Posted 10 August 2026 - 08:48 AM
Posted 10 August 2026 - 09:14 AM
La salle de muscu, c'est bien, mais le terrain en pente, ça c'est un plus pour les performances.![]()
A quand un entrainement sur la face de bellevarde à val d'isère
Posted 10 August 2026 - 11:58 AM
Posted 10 August 2026 - 12:55 PM
Ils commencent les pronos sur les rézos, et beaucoup beaucoup de monde nous mettent dans les 6 voir top 4 ! Comme quoi notre projet, mercato etc attire beaucoup, attire bien mieux que chez nous par exemple !
Ben vu que cette année entre le cinquième et et le huitième y a seulement quatre points, ça laisse de l'espoir pour pas mal de monde. à un point près l'ASM était dans les six. Un bonus dèf loupé quoi, une broutille.
Posted 10 August 2026 - 15:05 PM
Ben vu que cette année entre le cinquième et et le huitième y a seulement quatre points, ça laisse de l'espoir pour pas mal de monde. à un point près l'ASM était dans les six. Un bonus dèf loupé quoi, une broutille.
Voilà.
Dans les 4 il y en a 12.
Posted 10 August 2026 - 15:51 PM
Ben vu que cette année entre le cinquième et et le huitième y a seulement quatre points, ça laisse de l'espoir pour pas mal de monde. à un point près l'ASM était dans les six. Un bonus dèf loupé quoi, une broutille.

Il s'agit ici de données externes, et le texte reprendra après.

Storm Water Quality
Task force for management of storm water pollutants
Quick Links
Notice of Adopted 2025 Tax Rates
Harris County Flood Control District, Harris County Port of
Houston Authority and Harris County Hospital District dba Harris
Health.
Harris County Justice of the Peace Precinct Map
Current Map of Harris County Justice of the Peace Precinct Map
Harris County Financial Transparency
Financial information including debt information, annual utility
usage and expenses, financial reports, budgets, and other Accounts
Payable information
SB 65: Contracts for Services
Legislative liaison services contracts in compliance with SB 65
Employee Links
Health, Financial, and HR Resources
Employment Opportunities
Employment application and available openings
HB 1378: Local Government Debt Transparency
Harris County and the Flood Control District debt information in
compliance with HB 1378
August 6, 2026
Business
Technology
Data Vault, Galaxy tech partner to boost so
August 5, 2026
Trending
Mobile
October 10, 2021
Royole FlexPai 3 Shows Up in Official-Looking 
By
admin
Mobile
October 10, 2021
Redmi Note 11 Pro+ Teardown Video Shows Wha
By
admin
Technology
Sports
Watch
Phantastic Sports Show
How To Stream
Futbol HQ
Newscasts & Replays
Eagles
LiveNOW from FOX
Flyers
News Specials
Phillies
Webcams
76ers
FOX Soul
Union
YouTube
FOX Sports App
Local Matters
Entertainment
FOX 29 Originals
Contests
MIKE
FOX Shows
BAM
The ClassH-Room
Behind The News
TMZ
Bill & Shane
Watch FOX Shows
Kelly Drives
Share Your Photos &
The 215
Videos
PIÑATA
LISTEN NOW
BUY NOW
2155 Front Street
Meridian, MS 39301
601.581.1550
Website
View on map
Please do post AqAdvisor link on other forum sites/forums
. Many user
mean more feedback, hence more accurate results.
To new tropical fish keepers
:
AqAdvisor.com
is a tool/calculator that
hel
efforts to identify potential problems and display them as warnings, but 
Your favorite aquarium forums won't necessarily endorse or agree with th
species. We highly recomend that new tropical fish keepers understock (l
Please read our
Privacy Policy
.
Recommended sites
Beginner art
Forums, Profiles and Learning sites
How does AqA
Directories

Posted 10 August 2026 - 18:11 PM
Qq aurait il ça svp?
LM de ce jour
« Où en est l'ASM Clermont dans sa préparation à deux semaines de son premier test face au Stade Français ? »
Posted 10 August 2026 - 19:00 PM
Voilà donc trois semaines que les hommes de Christophe Urios ont retrouvé le chemin de l'entraînement. Vingt et un jours marqués par la réathlétisation du groupe, mais aussi par les traditionnels Vulcains destinés à cimenter l'effectif, anciens et nouveaux joueurs confondus. Ces épreuves décalées se sont achevées samedi soir sur la scène du PIC, avec des spectacles imaginés par Baptiste Jauneau et ses partenaires eux-mêmes.
Pendant deux jours, ils ont arpenté les routes auvergnates de Vichy au Puy-en-Velay, en passant par Ambert et La Chaise-Dieu, en autonomie façon Pékin Express. Et Christophe Urios a aimé ce qu'il a vu.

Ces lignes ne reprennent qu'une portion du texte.